Ему не пришлось принимать решение. Когда эти двое проходили мимо него, Бредон вдруг, заглянув за его дневной выпуск «Ивнинг бэннер», весело сказал:

– Привет, Уиллис! Как вам понравился обед? Превосходный барашек. Но вы непременно должны попробовать здешний горошек. Подбросить вас на нашу молотилку?

– Нет, благодарю, – проворчал Уиллис, но тут же сообразил, что, согласившись, мог бы сорвать им пылкий тет-а-тет в такси. Однако и ехать в одной машине с Памелой Дин и Бредоном он был не в силах.

– Мисс Дин, к сожалению, вынуждена нас покинуть, – продолжал Бредон. – Вы могли бы утешить меня, подержав за руку.

Памела была уже на полпути к выходу. Уиллис не мог решить: то ли она знала, с кем разговаривает ее спутник, и хотела избежать встречи, то ли подумала, что Бредон остановился поговорить с приятелем, ей незнакомым. Внезапно он все же принял решение.

– Впрочем, – сказал он, – время поджимает. Если вас ждет такси, я поеду с вами.

– Вот это дело, – одобрил Бредон.

Уиллис встал, и они вместе направились туда, где ждала Памела.

– Полагаю, вы знакомы с нашим мистером Уиллисом?

– О да! – Памела изобразила натянутую, холодную улыбку. – Когда-то они с Виктором были большими друзьями.

Дверь. Лестница. Выход – и вот они наконец на улице.

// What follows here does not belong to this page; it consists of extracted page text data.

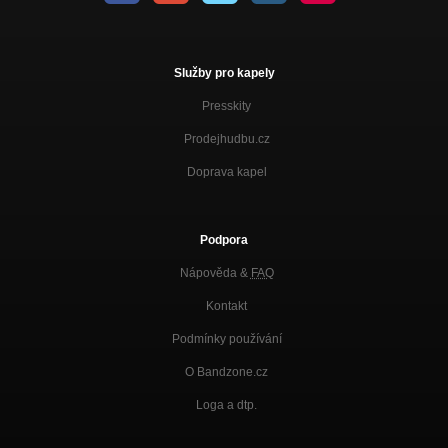
Služby pro kapely
Presskity
Prodejhudbu.cz
Doprava kapel
Podpora
Nápověda &
FAQ
Kontakt
Podmínky používání
O Bandzone.cz
Loga a dtp.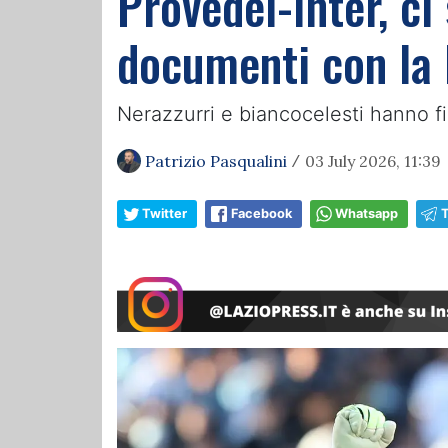
Provedel-Inter, c
documenti con la 
Nerazzurri e biancocelesti hanno fi
Patrizio Pasqualini
03 July 2026, 11:39
/
Twitter
Facebook
Whatsapp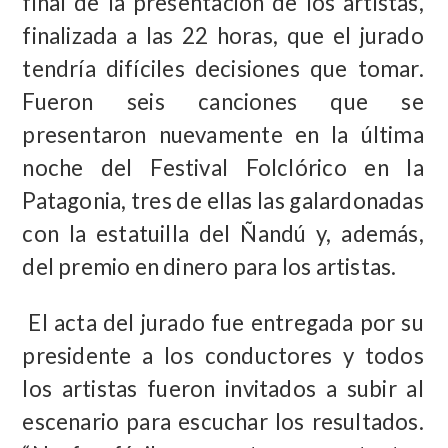
final de la presentación de los artistas,
finalizada a las 22 horas, que el jurado
tendría difíciles decisiones que tomar.
Fueron seis canciones que se
presentaron nuevamente en la última
noche del Festival Folclórico en la
Patagonia, tres de ellas las galardonadas
con la estatuilla del Ñandú y, además,
del premio en dinero para los artistas.
El acta del jurado fue entregada por su
presidente a los conductores y todos
los artistas fueron invitados a subir al
escenario para escuchar los resultados.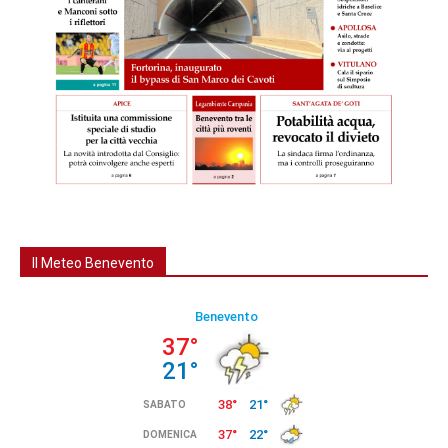
Il Meteo Benevento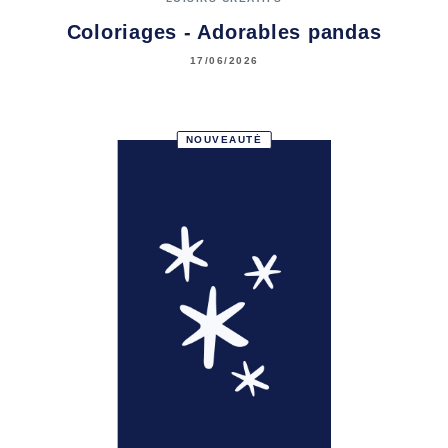
Coloriages - Adorables pandas
17/06/2026
NOUVEAUTÉ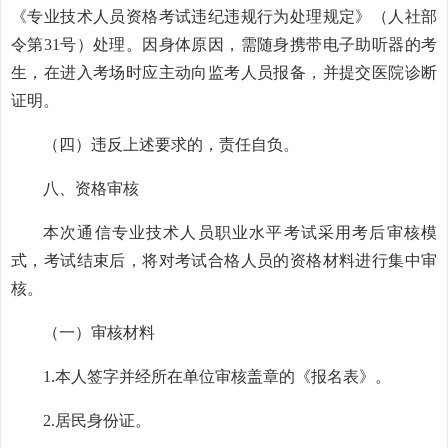
《专业技术人员资格考试违纪违规行为处理规定》（人社部
令第31号）处理。因身体原因，需随身携带电子助听器的考
生，在进入考场时应主动向监考人员报备，并提交医院诊断
证明。
（四）违反上述要求的，责任自负。
八、资格审核
本次通信专业技术人员职业水平考试采用考后审核模
式，考试结束后，将对考试合格人员的资格材料进行集中审
核。
（一）审核材料
1.本人签字并经所在单位审核盖章的《报名表》。
2.居民身份证。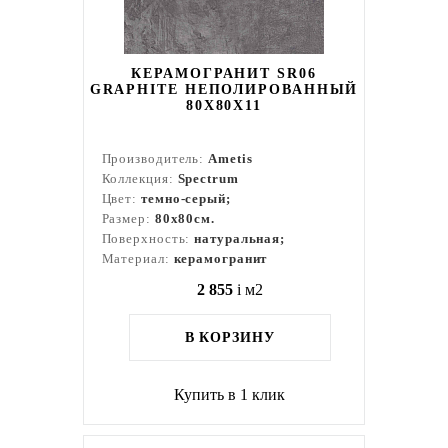
КЕРАМОГРАНИТ SR06
GRAPHITE НЕПОЛИРОВАННЫЙ
80X80Х11
Производитель:
Ametis
Коллекция:
Spectrum
Цвет:
темно-серый;
Размер:
80x80см.
Поверхность:
натуральная;
Материал:
керамогранит
2 855
i
м2
В КОРЗИНУ
Купить в 1 клик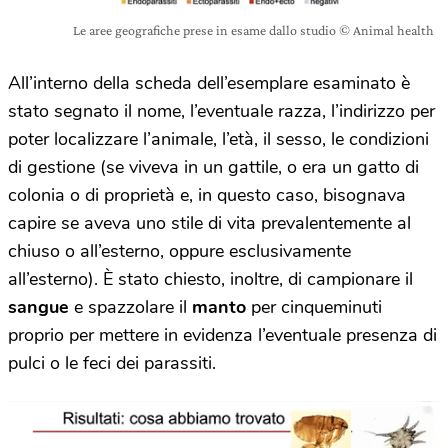
Le aree geografiche prese in esame dallo studio © Animal health
All’interno della scheda dell’esemplare esaminato è
stato segnato il nome, l’eventuale razza, l’indirizzo per
poter localizzare l’animale, l’età, il sesso, le condizioni
di gestione (se viveva in un gattile, o era un gatto di
colonia o di proprietà e, in questo caso, bisognava
capire se aveva uno stile di vita prevalentemente al
chiuso o all’esterno, oppure esclusivamente
all’esterno). È stato chiesto, inoltre, di campionare il
sangue
e spazzolare il
manto
per cinqueminuti
proprio per mettere in evidenza l’eventuale presenza di
pulci o le feci dei parassiti.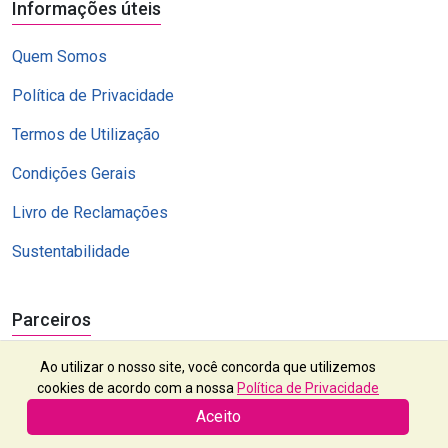
Informações úteis
Quem Somos
Política de Privacidade
Termos de Utilização
Condições Gerais
Livro de Reclamações
Sustentabilidade
Parceiros
Ao utilizar o nosso site, você concorda que utilizemos
cookies de acordo com a nossa
Política de Privacidade
Aceito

– Ну, мне пора, – сказала Памела. – Большое спасибо за обед, мистер Бредон. Так вы не забудете?

– Конечно нет. Разве на меня это похоже?

– Всего доброго, мистер Уиллис.

– Всего доброго.

Она удалилась бодрой походкой, стуча высокими каблуками своих маленьких туфелек. Ревущий Стрэнд поглотил ее. А к ним подкатило такси.

Бредон назвал адрес и жестом предложил Уиллису садиться первым.

– Прелестное дитя эта сестренка Дина, – заметил он весело.

– Послушайте, Бредон, я толком не знаю, в какую игру вы играете, но берегитесь. Я говорил Дину и скажу вам: если вы втянете мисс Дин в свои грязные делишки…

– В какие грязные делишки?

– Вы прекрасно знаете, что я имею в виду.

– Возможно. Ну, и что тогда? Мне сломают шею, как Виктору Дину? – Бредон развернулся к Уиллису и пристально посмотрел ему в глаза.

– Вы получите… – Уиллис осекся. – Неважно, – мрачно произнес он. – Вы получите по заслугам. Я об этом позабочусь.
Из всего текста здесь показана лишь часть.